The Langfuse client instance.

required
dataset_name str

The name of the dataset in Langfuse.

None
dataset_description str

The description of the dataset. Defaults to an empty string.

''
mapping dict[str, Any] | None

Optional mapping for field keys. Defaults to None.

None
metadata dict

Optional metadata for the dataset. Defaults to None.

None
is_append bool

If True, append items to existing dataset. If False, only create if dataset doesn't exist.

False

Returns:

Name Type Description
LangfuseDataset LangfuseDataset

The created dataset.

from_jsonl(path, langfuse_client, dataset_name=None, dataset_description='', metadata=None, is_append=False, **kwargs) staticmethod

Create a LangfuseDataset from a JSONL file.

Parameters:

Name Type Description Default
path str

The path to the JSONL file.

required
langfuse_client Langfuse

The Langfuse client instance.

required
dataset_name str

The name of the dataset in Langfuse.

None
dataset_description str

The description of the dataset. Defaults to an empty string.

''
metadata dict

Optional metadata for the dataset. Defaults to None.

None
is_append bool

If True, append items to existing dataset. If False, only create if dataset doesn't exist.

False
**kwargs Any

Additional arguments to pass to the constructor.

{}

Returns:

Name Type Description
LangfuseDataset LangfuseDataset

The created dataset.

from_langfuse(langfuse_client, dataset_name, mapping=None) staticmethod

Load a dataset from Langfuse.

Parameters:

Name Type Description Default
langfuse_client Langfuse

The Langfuse client instance.

required
dataset_name str

The name of the dataset in Langfuse.

required
mapping dict[str, Any] | None

Optional mapping for field keys. Defaults to None.

None

Returns:

Name Type Description
LangfuseDataset LangfuseDataset

The loaded dataset.

Raises:

Type Description
ValueError

If the dataset is not found or has no data.

load()

Load the dataset.

Returns:

Type Description
List[MetricInput]

List[MetricInput]: The loaded dataset with proper Langfuse structure.

validate()

Validate the dataset.

Raises:

Type Description
ValueError

If the dataset is not a list of MetricInput or if required fields are missing.

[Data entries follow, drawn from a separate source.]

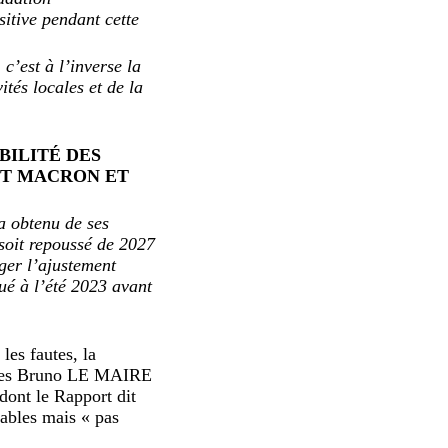
sitive pendant cette
c’est à l’inverse la
tés locales et de la
BILITÉ DES
ENT MACRON ET
 a obtenu de ses
 soit repoussé de 2027
ger l’ajustement
ué à l’été 2023 avant
les fautes, la
ances Bruno LE MAIRE
dont le Rapport dit
sables mais « pas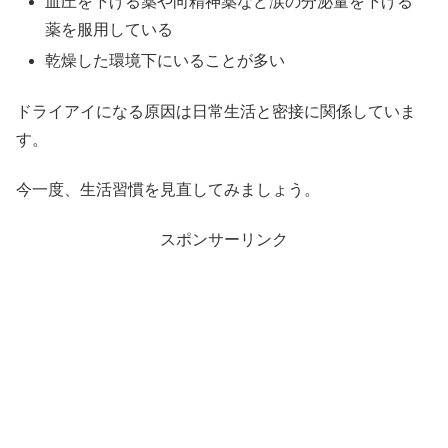
血圧を下げる薬や向精神薬など涙の分泌量を下げる
薬を服用している
乾燥した環境下にいることが多い
ドライアイになる原因は日常生活と密接に関係していま
す。
今一度、生活習慣を見直してみましょう。
スポンサーリンク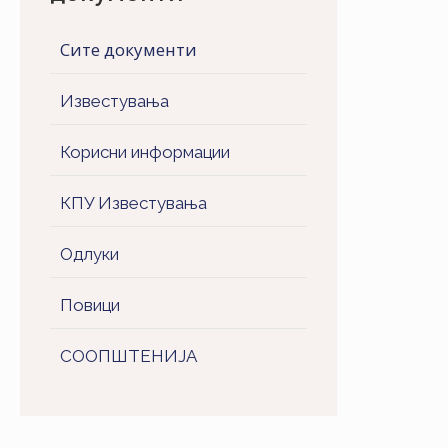
Сите документи
Известувања
Корисни информации
КПУ Известувања
Одлуки
Повици
СООПШТЕНИJA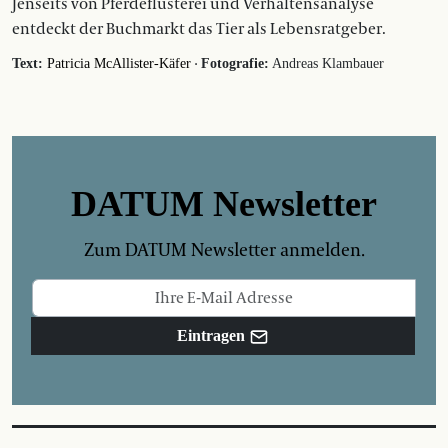
Jenseits von Pferdeflüsterei und Verhaltensanalyse
entdeckt der Buchmarkt das Tier als Lebensratgeber.
·
Text:
Patricia McAllister-Käfer
Fotografie:
Andreas Klambauer
DATUM Newsletter
Zum DATUM Newsletter anmelden.
Eintragen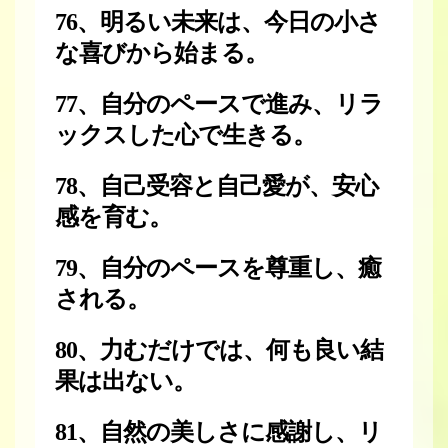
76、明るい未来は、今日の小さ
な喜びから始まる。
77、自分のペースで進み、リラ
ックスした心で生きる。
78、自己受容と自己愛が、安心
感を育む。
79、自分のペースを尊重し、癒
される。
80、力むだけでは、何も良い結
果は出ない。
81、自然の美しさに感謝し、リ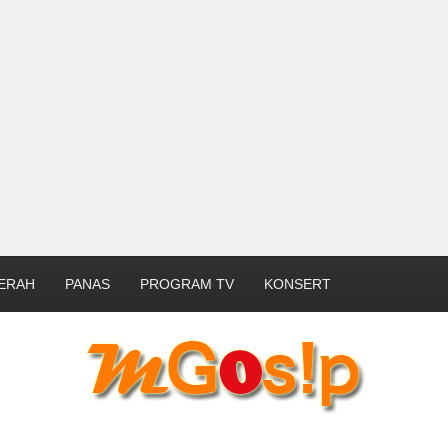
ERAH
PANAS
PROGRAM TV
KONSERT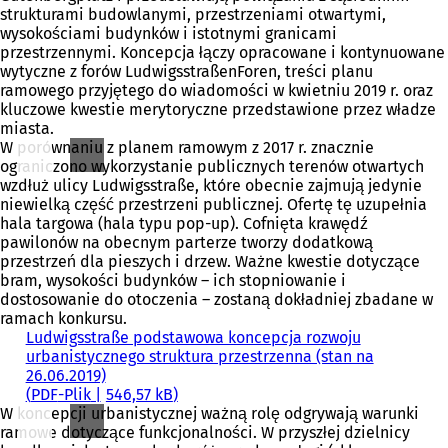
strukturami budowlanymi, przestrzeniami otwartymi,
wysokościami budynków i istotnymi granicami
przestrzennymi. Koncepcja łączy opracowane i kontynuowane
wytyczne z forów LudwigsstraßenForen, treści planu
ramowego przyjętego do wiadomości w kwietniu 2019 r. oraz
kluczowe kwestie merytoryczne przedstawione przez władze
miasta.
W porównaniu z planem ramowym z 2017 r. znacznie
ograniczono wykorzystanie publicznych terenów otwartych
wzdłuż ulicy Ludwigsstraße, które obecnie zajmują jedynie
niewielką część przestrzeni publicznej. Ofertę tę uzupełnia
hala targowa (hala typu pop-up). Cofnięta krawędź
pawilonów na obecnym parterze tworzy dodatkową
przestrzeń dla pieszych i drzew. Ważne kwestie dotyczące
bram, wysokości budynków – ich stopniowanie i
dostosowanie do otoczenia – zostaną dokładniej zbadane w
ramach konkursu.
Ludwigsstraße podstawowa koncepcja rozwoju
urbanistycznego struktura przestrzenna (stan na
26.06.2019)
PDF
-Plik
546,57 kB
W koncepcji urbanistycznej ważną rolę odgrywają warunki
ramowe dotyczące funkcjonalności. W przyszłej dzielnicy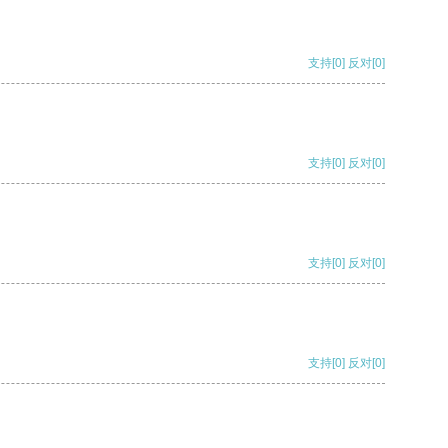
支持
[0]
反对
[0]
支持
[0]
反对
[0]
支持
[0]
反对
[0]
支持
[0]
反对
[0]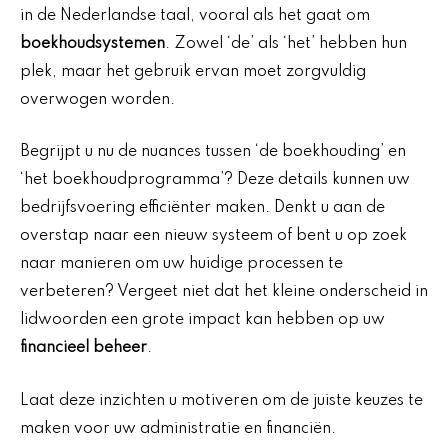
in de Nederlandse taal, vooral als het gaat om
boekhoudsystemen
. Zowel ‘de’ als ‘het’ hebben hun
plek, maar het gebruik ervan moet zorgvuldig
overwogen worden.
Begrijpt u nu de nuances tussen ‘de boekhouding’ en
‘het boekhoudprogramma’? Deze details kunnen uw
bedrijfsvoering efficiënter maken. Denkt u aan de
overstap naar een nieuw systeem of bent u op zoek
naar manieren om uw huidige processen te
verbeteren? Vergeet niet dat het kleine onderscheid in
lidwoorden een grote impact kan hebben op uw
financieel beheer
.
Laat deze inzichten u motiveren om de juiste keuzes te
maken voor uw administratie en financiën.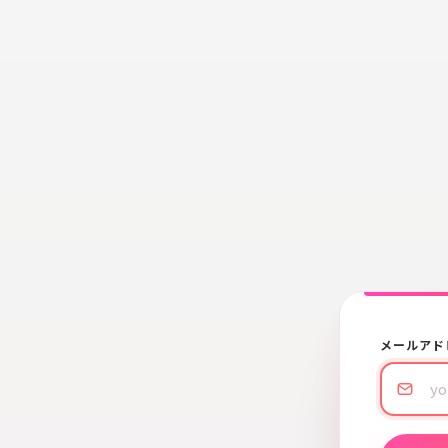
メールアド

SpreadsheetDataset(dataset)

Bases: BaseDataset

Spreadsheet dataset class for the evaluator.

Attributes:

Name Type Description
dataset list[MetricInput]

The dataset to use for the evaluation.

Initialize the SpreadsheetDataset class.

Parameters:

Name Type Description Default
dataset Dataset

The dataset to use for the evaluation.

required

from_gsheets(sheet_id, worksheet_name, client_email, private_key) async staticmethod

Load the dataset from Google Sheets.

Parameters:

Name Type Description Default
sheet_id str

The ID of the Google Sheet.

required
worksheet_name str

The name of the worksheet within the Google Sheet.

required
client_email str

The client email for Google Sheets API.

required
private_key str

Base64-encoded private key for Google Sheets API.

required

Returns:

Name Type Description
SpreadsheetDataset SpreadsheetDataset

The loaded dataset.

load()

Load the dataset.

Returns:

Type Description
list[MetricInput]

list[MetricInput]: The loaded dataset.

validate()

Validate the dataset.

Raises:

Type Description
ValueError

If the dataset is not a list of MetricInput.

load_simple_agent_dataset()

Load the simple agent dataset from the local CSV file.

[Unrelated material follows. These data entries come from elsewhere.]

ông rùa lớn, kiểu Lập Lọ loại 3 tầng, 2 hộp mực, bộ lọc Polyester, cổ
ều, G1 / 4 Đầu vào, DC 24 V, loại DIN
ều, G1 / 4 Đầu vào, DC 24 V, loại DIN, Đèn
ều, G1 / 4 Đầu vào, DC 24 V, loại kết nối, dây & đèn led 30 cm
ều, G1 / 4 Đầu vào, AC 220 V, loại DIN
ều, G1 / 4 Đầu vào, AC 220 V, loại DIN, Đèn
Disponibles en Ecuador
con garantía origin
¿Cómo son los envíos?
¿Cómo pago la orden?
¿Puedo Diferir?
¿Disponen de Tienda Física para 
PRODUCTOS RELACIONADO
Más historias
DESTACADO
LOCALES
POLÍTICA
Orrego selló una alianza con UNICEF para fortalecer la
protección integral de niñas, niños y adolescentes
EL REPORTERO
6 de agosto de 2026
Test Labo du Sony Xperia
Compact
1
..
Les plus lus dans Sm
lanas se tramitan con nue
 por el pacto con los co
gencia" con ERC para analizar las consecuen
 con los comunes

The dataset contains agent interaction data with trajectories, questions, and responses, suitable for both agent trajectory evaluation and generation quality evaluation.

Returns:

Name Type Description
DictDataset DictDataset

The loaded simple agent dataset containing MetricInput dictionaries with keys: 'query', 'generated_response', 'expected_response', 'agent_trajectory', 'expected_agent_trajectory'.

Raises:

Type Description
FileNotFoundError

If the CSV file doesn't exist.

ValueError

If the CSV file is empty or malformed.

load_simple_qa_dataset()

Load the simple QA dataset from the local CSV file.

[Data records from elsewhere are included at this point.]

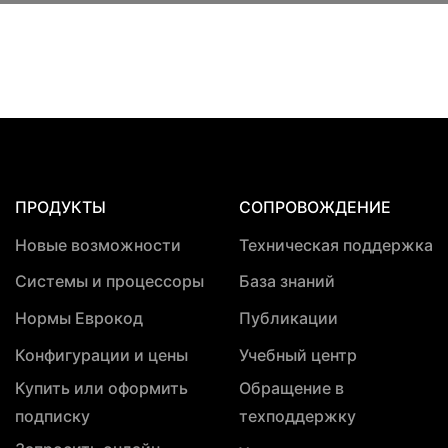
ПРОДУКТЫ
СОПРОВОЖДЕНИЕ
Новые возможности
Техническая поддержка
Системы и процессоры
База знаний
Нормы Еврокод
Публикации
Конфигурации и цены
Учебный центр
Купить или оформить
Обращение в
подписку
техподдержку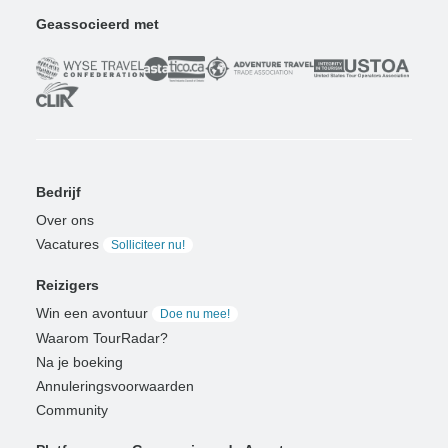
Geassocieerd met
Bedrijf
Over ons
Vacatures
Solliciteer nu!
Reizigers
Win een avontuur
Doe nu mee!
Waarom TourRadar?
Na je boeking
Annuleringsvoorwaarden
Community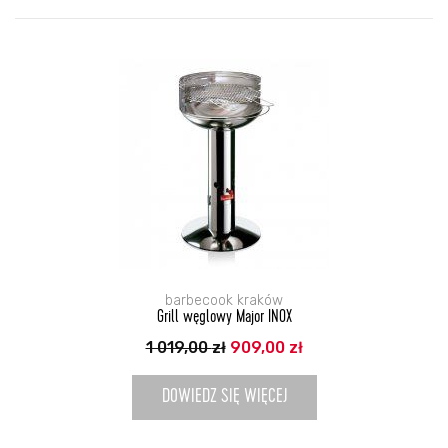
barbecook kraków
Grill węglowy Major INOX
Pierwotna
Aktualna
1 019,00
zł
909,00
zł
cena
cena
wynosiła:
wynosi:
1
909,00 zł.
DOWIEDZ SIĘ WIĘCEJ
019,00 zł.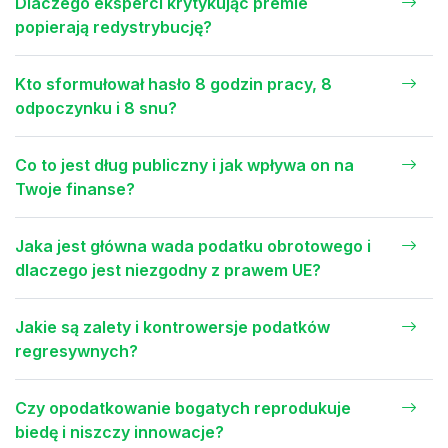
Dlaczego eksperci krytykując premie
popierają redystrybucję?
Kto sformułował hasło 8 godzin pracy, 8
odpoczynku i 8 snu?
Co to jest dług publiczny i jak wpływa on na
Twoje finanse?
Jaka jest główna wada podatku obrotowego i
dlaczego jest niezgodny z prawem UE?
Jakie są zalety i kontrowersje podatków
regresywnych?
Czy opodatkowanie bogatych reprodukuje
biedę i niszczy innowacje?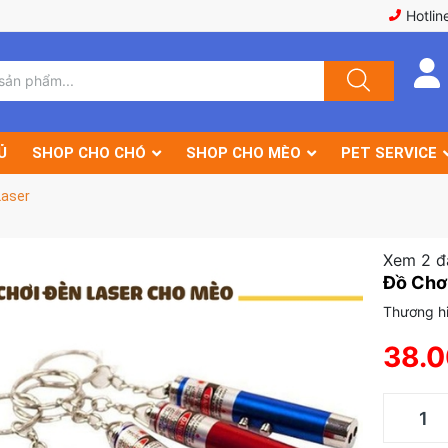
Hotlin
Ủ
SHOP CHO CHÓ
SHOP CHO MÈO
PET SERVICE
Laser
Xem 2 đ
Đồ Chơ
Thương hi
38.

The dataset contains question-answer pairs with generated responses and contexts, suitable for RAG evaluation and testing.

Returns:

Name Type Description
DictDataset DictDataset

The loaded simple QA dataset containing MetricInput dictionaries with keys: 'query', 'generated_response', 'expected_output', 'retrieved_context'.

Raises:

Type Description
FileNotFoundError

If the CSV file doesn't exist.

ValueError

If the CSV file is empty or malformed.